Le port de la hache sur l’épaule et le tablier en cuir: ce sont les attributs des sapeurs. Les légionnaires interviennent en première ligne, ils doivent faire à grands coups le passage dans les rangs ennemis, le tablier les protège.
La barbe: En première ligne ils ont le risque de ne pas revenir, d’où le droit de ne pas se raser avant le combat, et aussi après pour marquer les états de service et la bravoure.

Le chapeau chinois en cuivre est d’origine turque. Abandonné au XIXe siècle par la plupart des musiques militaires, il a été conservé par la Légion qui a ajouté aux clochettes turques des queues de chevaux, comme faisaient les régiments d’Afrique. Ce sont les chevaux des vaincus, bien sûr.
Ne pas se séparer en deux groupes au défilé du 14 juillet, comme les autres régiments, en passant devant la tribune présidentielle, car ils sont fortement unis, comme soudés.
L’impact sur la vie civile
Le légionnaire a un fort impact sur le public, surtout après la deuxième guerre mondiale. Il donne l’image du héros de légende, d’un superman irrésistible et fascinant dans l’imaginaire collectif. On écoute Edith Piaf interprétant une chanson écrite par Raymond Asso, ancien légionnaire. Le titre de la chanson est Mon légionnaire.
Il était mince, il était beau, il sentait bon le sable chaud, mon légionnaire
et Le Fanion de la Légion, chanson du même parolier écrite en 1936:
Tout en bas, c’est le Bled immense que domine un petit fortin. Sur la plaine, c’est le silence, et là-haut, dans le clair matin, Une silhouette aux quatre vents jette les notes aiguës d’un clairon, mais, un coup de feu lui répond.
Ah la la la, la belle histoire. Il y a trente gars dans le bastion, torse nu, rêvant de bagarres, ils ont du vin dans leurs bidons, Des vivres et des munitions.
Ah la la la, la belle histoire. Là-haut sur les murs du bastion, dans le soleil plane la gloire et dans le vent claque un fanion. C’est le fanion de la légion !Les salopards tiennent la plaine. Là-haut, dans le petit fortin, depuis une longue semaine, la mort en prend chaque matin. La soif et la fièvre dessèchent les lèvres.
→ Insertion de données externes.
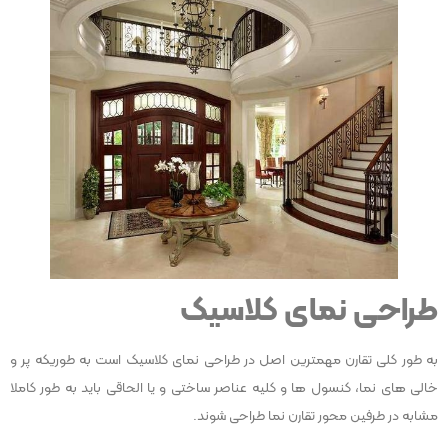
طراحی نمای کلاسیک
​به طور کلی تقارن مهمترین اصل در طراحی نمای کلاسیک است به طوریکه پر و
خالی های نما، کنسول ها و کلیه عناصر ساختی و یا الحاقی باید به طور کاملا
مشابه در طرفین محور تقارن نما طراحی شوند.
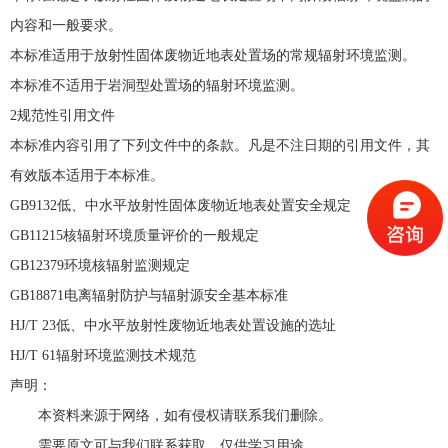
内容和一般要求。
本标准适用于放射性固体废物近地表处置场的常规辐射环境监测。
本标准不适用于岩洞型处置场的辐射环境监测。
2规范性引用文件
本标准内容引用了下列文件中的条款。凡是不注日期的引用文件，其
有效版本适用于本标准。
GB9132低、中水平放射性固体废物近地表处置安全规定
GB11215核辐射环境质量评价的一般规定
GB12379环境核辐射监测规定
GB18871电离辐射防护与辐射源安全基本标准
HJ/T 23低、中水平放射性废物近地表处置设施的选址
HJ/T 61辐射环境监测技术规范
声明：
本资料来源于网络，如有侵权请联系我们删除。
需要原文可与我们联系获取，仅供学习用途。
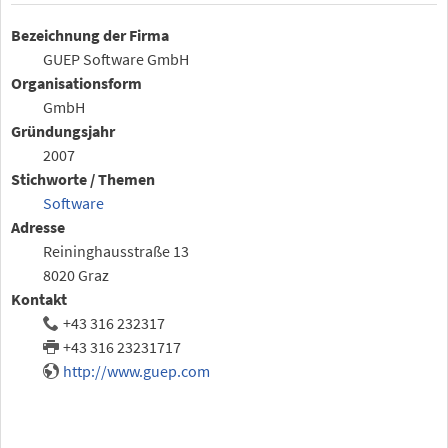
Bezeichnung der Firma
GUEP Software GmbH
Organisationsform
GmbH
Gründungsjahr
2007
Stichworte / Themen
Software
Adresse
Reininghausstraße 13
8020 Graz
Kontakt
+43 316 232317
+43 316 23231717
http://www.guep.com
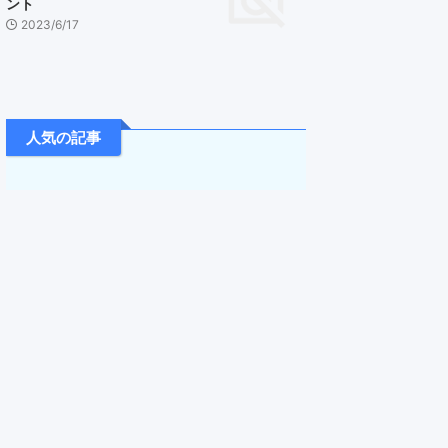
ント
2023/6/17
人気の記事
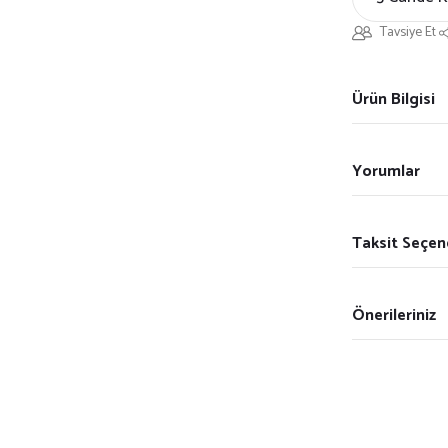
Tavsiye Et
Ürün Bilgisi
Yorumlar
Taksit Seçen
Önerileriniz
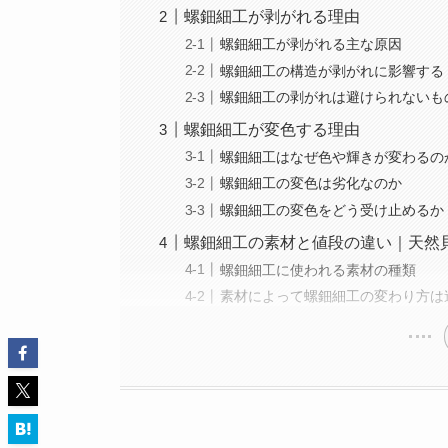
螺鈿細工が剥がれる理由
螺鈿細工が剥がれる主な原因
螺鈿細工の構造が剥がれに影響する
螺鈿細工の剥がれは避けられないも
螺鈿細工が変色する理由
螺鈿細工はなぜ色や輝きが変わるの
螺鈿細工の変色は劣化なのか
螺鈿細工の変色をどう受け止めるか
螺鈿細工の素材と値段の違い｜天然
螺鈿細工に使われる素材の種類
素材によって螺鈿細工の変わり方は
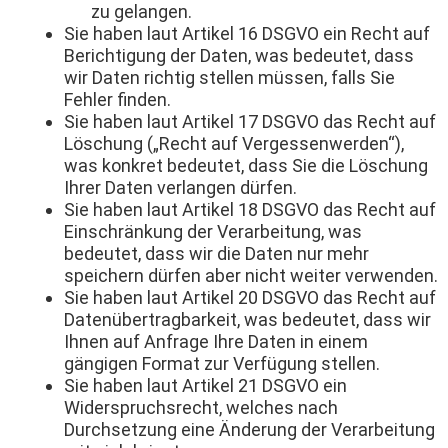
zu gelangen.
Sie haben laut Artikel 16 DSGVO ein Recht auf
Berichtigung der Daten, was bedeutet, dass
wir Daten richtig stellen müssen, falls Sie
Fehler finden.
Sie haben laut Artikel 17 DSGVO das Recht auf
Löschung („Recht auf Vergessenwerden“),
was konkret bedeutet, dass Sie die Löschung
Ihrer Daten verlangen dürfen.
Sie haben laut Artikel 18 DSGVO das Recht auf
Einschränkung der Verarbeitung, was
bedeutet, dass wir die Daten nur mehr
speichern dürfen aber nicht weiter verwenden.
Sie haben laut Artikel 20 DSGVO das Recht auf
Datenübertragbarkeit, was bedeutet, dass wir
Ihnen auf Anfrage Ihre Daten in einem
gängigen Format zur Verfügung stellen.
Sie haben laut Artikel 21 DSGVO ein
Widerspruchsrecht, welches nach
Durchsetzung eine Änderung der Verarbeitung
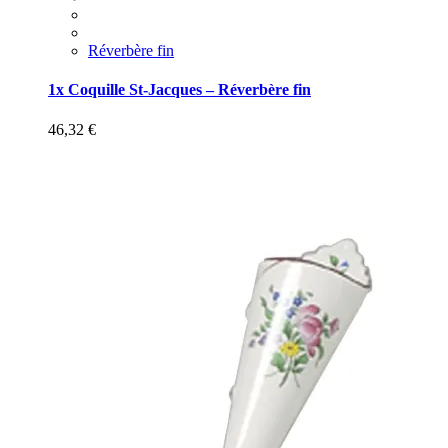
Réverbère fin
1x Coquille St-Jacques – Réverbère fin
46,32
€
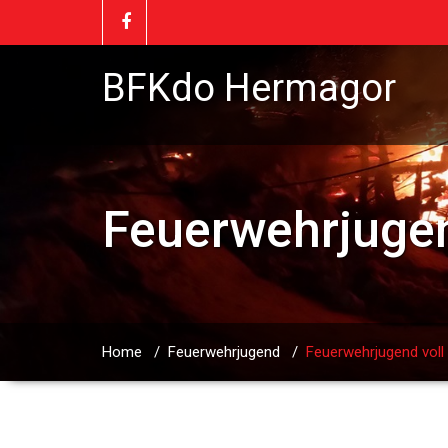
BFKdo Hermagor
Feuerwehrjugen
Home
/
Feuerwehrjugend
/
Feuerwehrjugend voll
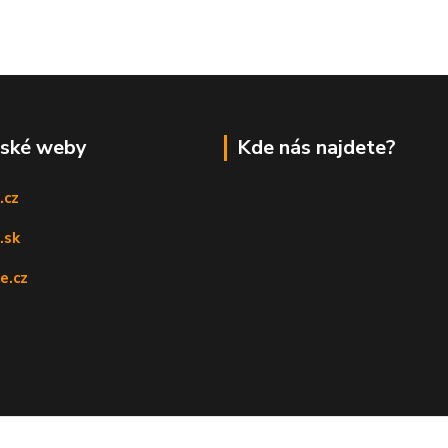
rské weby
Kde nás najdete?
.cz
.sk
e.cz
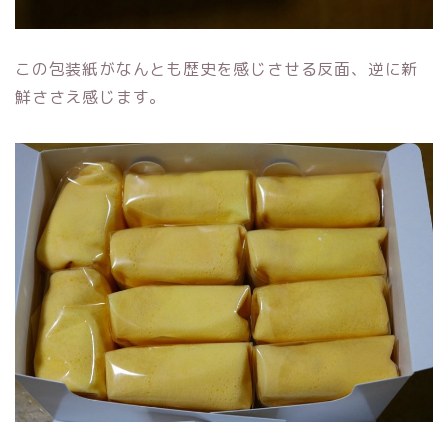
この包装紙がなんとも歴史を感じさせる反面、逆に新
鮮ささえ感じます。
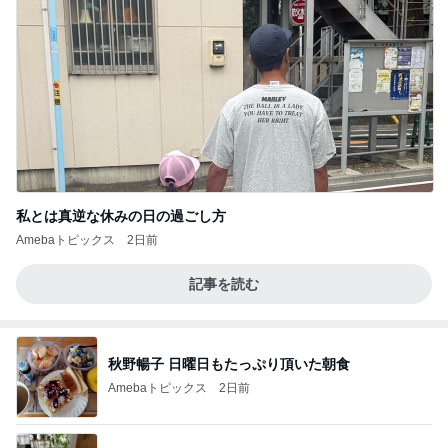
私とは真逆な休みの日の過ごし方
Amebaトピックス
2日前
記事を読む
秋野暢子 日曜日もたっぷり頂いた朝食
Amebaトピックス
2日前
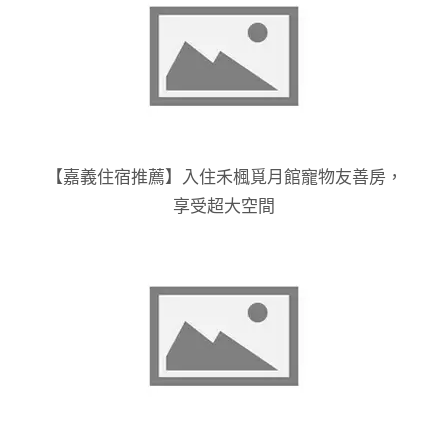
【嘉義住宿推薦】入住禾楓覓月館寵物友善房，
享受超大空間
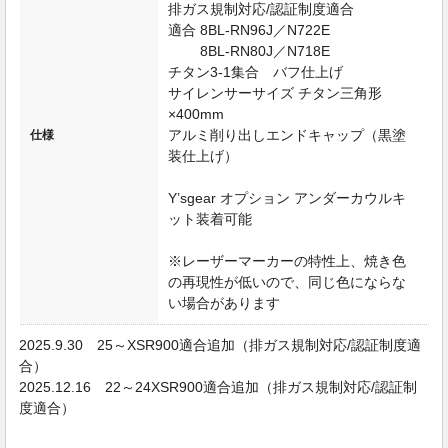
排ガス規制対応/認証制度適合
適合 8BL-RN96J／N722E
8BL-RN80J／N718E
チタン3-1集合 バフ仕上げ
サイレンサーサイズ チタン三角形
×400mm
アルミ削り出しエンドキャップ（黒塗
仕様
装仕上げ）
Y’sgear オプション アンダーカウルキ
ット装着可能
※レーザーマーカーの特性上、焼き色
の再現性が低いので、同じ色にならな
い場合があります
2025.9.30 25～XSR900適合追加（排ガス規制対応/認証制度適
合）
2025.12.16 22～24XSR900適合追加（排ガス規制対応/認証制
度適合）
A tous les appels de clairon, c’est la mitraille qui répond.
Ah la la la, la belle histoire, Ils restent vingt dans le bastion, le torse nu, suant la gloire, ils n’ont plus d’eau dans leurs bidons et presque plus de munitions.
Ah la la la, la belle histoire, Claquant au vent sur le bastion, et troué comme une écumoire, il y a toujours le fanion, Le beau fanion de la légion !Comme la nuit couvre la plaine, les salopards, vers le fortin se sont glissés comme des hyènes.. Ils ont lutté jusqu’au matin : hurlements de rage, corps à corps sauvages, Les chiens ont eu peur des lions: ils n’ont pas pris la position.
Ah la la la, la belle histoire, Ils restent trois dans le bastion, le torse nu, couverts de gloire, sanglants, meurtris et en haillons, Sans eau ni pain, ni munitions.
Ah la la la, la belle histoire, Ils sont toujours dans le bastion mais ne peuvent crier victoire : On leur a volé le fanion, Le beau fanion de la légion !Mais tout à coup, le canon tonne : Des renforts arrivent enfin. A l’horizon, une colonne se profile dans le matin. Et l’écho répète l’appel des trompettes qui monte vers le mamelon. Un cri de là-haut lui répond.
Ah la la la, la belle histoire, Les trois qui sont dans le bastion, sur leurs poitrines toutes noires avec du sang, crénom de nom, ont dessiné de beaux fanions.
Ah la la la, la belle histoire, Ils peuvent redresser le front et vers le ciel crier victoire. Au garde-à-vous sur le bastion, ils gueulent “présent la Légion.”